Background
T cell cytotoxicity plays a crucial role in defending against cancer. It is traditionally assessed by endpoint assays with non-microscopic appliance, thus lacking temporal and visual insights into middle time ranges that live-cell imaging offers. However, conventional live-cell imaging falls short in data scale due to limited replicates per condition. Combining micro-structured slides with live-cell imaging addresses these issues. Multiple cell adhesion patterns enable independent progression of killing processes, providing multiplicates of T cell-mediated killing events in one experiment. Handling the high data volume manually can be cumbersome and biased, calling for an objective means of data processing. We were analyzing two cytotoxic T cells with different avidities as determined by IFN- release, but failed to clearly differentiate killing capacities using chromium release assay. Therefore, we asked if micro-pattern and AI-assisted analysis could resolve differences in killing.
Materials and Methods
Human primary T cells were transduced with T cell receptors of different avidities for the same peptide/MHC complex (T58, D115). D115-T cells were additionally engineered to express chimeric costimulatory switch proteins (CSPs). These CSPs were created by linking the extracellular domain of PD-1 with an intracellular costimulatory domain of CD28 or 4-1BB. Functional T cell avidities were defined by IFN- release after co-culture with SkMel23 melanoma cells. Live-cell imaging used micro-patterned µ-Slides 8-Well (ibidi). T cells and tumor cells were used label-free to avoid potential effects on killing processes. Data analysis employed Cellpose, an AI-powered cellular segmentation tool with human-in-the-loop features. Manual quality control and correction, if needed, adopted the interactive tool we built with Python and Jupyter Notebook. R was used to interpret the formatted data.
Results
We acquired time series of tumor cell/T cell co-cultures on micro-patterned µ-Slides 8-Well. Cellpose was trained to precisely enclose label-free tumor cell patches formed on the micro-structures. The segmentation was integrated into an automated workflow, whereby the AI automation recognized the outline of tumor cell patches on the micro-structures in sequential time frames and was able to follow each patch over time even if its confluency changed. Applying the live-cell imaging set-up with micro-structured slides together with AI-powered analysis, we were able to resolve different dynamics of confluency changes for high and low avidity T cells indicating different killing behaviors. The automation is now applied to evaluate killing efficacies of T cells with CSP expression and T cells exposed to various components of the tumor microenvironment.
Conclusions
Micro-patterns provide standardized cell patches and, hence, high multiplicity within one experiment for statistical robustness. Pattern confluency is reliably measured with trained AI software allowing for processing of high-throughput live-cell imaging data which is essential for selecting T cell variants which best perform in given conditions like the complex tumor microenvironment.
Support
JC is funded by China Scholarship Council (No. 202306380076), AF, EN, MS and DR by ZIM/AppMic, and AH by Phio Pharmaceuticals.

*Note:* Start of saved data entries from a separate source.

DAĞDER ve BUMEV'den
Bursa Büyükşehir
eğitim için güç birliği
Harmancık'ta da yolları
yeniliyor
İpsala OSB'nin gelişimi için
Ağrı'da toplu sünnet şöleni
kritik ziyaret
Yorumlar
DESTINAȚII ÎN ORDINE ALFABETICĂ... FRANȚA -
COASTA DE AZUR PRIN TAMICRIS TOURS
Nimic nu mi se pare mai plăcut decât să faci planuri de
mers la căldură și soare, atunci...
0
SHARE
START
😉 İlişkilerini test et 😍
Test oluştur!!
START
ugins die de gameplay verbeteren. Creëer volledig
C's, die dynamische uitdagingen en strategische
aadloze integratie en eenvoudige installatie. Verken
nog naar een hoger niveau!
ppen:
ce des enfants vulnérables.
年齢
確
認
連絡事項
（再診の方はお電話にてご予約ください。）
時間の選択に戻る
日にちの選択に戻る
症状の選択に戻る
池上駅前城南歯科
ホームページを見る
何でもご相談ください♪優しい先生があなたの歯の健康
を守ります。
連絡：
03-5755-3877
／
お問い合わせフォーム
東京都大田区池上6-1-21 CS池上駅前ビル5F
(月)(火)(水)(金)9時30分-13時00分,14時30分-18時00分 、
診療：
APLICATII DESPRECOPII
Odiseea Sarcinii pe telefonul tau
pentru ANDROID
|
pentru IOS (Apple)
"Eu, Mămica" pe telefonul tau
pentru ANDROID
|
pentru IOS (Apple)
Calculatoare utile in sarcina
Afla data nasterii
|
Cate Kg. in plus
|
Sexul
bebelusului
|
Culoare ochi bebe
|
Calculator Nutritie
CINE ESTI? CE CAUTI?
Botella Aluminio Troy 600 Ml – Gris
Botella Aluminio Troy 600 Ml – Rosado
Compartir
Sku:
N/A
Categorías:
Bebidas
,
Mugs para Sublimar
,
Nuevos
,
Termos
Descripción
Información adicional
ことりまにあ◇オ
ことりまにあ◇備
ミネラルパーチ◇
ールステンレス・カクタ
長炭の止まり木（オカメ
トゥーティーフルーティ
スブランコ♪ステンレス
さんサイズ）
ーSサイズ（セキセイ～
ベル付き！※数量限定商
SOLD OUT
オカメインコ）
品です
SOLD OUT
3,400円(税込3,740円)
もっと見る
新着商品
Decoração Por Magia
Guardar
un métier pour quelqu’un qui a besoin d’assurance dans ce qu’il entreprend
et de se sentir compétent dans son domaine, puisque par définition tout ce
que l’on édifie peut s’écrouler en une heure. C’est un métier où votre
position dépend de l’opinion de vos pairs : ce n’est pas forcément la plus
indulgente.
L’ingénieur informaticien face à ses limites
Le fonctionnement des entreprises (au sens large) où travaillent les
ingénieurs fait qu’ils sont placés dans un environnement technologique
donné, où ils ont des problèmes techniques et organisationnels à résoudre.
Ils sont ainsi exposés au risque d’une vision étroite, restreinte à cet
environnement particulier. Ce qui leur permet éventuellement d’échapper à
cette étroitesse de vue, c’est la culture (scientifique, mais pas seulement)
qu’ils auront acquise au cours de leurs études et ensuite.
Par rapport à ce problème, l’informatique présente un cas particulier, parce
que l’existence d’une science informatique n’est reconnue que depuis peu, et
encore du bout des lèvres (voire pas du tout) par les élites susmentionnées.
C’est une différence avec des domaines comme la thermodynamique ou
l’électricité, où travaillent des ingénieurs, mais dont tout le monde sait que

J. Cao: None. W. Xu: None. A.J. Fischbeck: None. A.S. Herbstritt: C. Other Research Support (supplies, equipment, receipt of drugs or other in-kind support); Significant; Phio Pharmaceuticals. S. Prins: None. J. Rädler: None. E. Noessner: None. M. Seiwald: A. Employment (full or part-time); Significant; ibidi GmbH. D. Rüdiger: A. Employment (full or part-time); Significant; ibidi GmbH.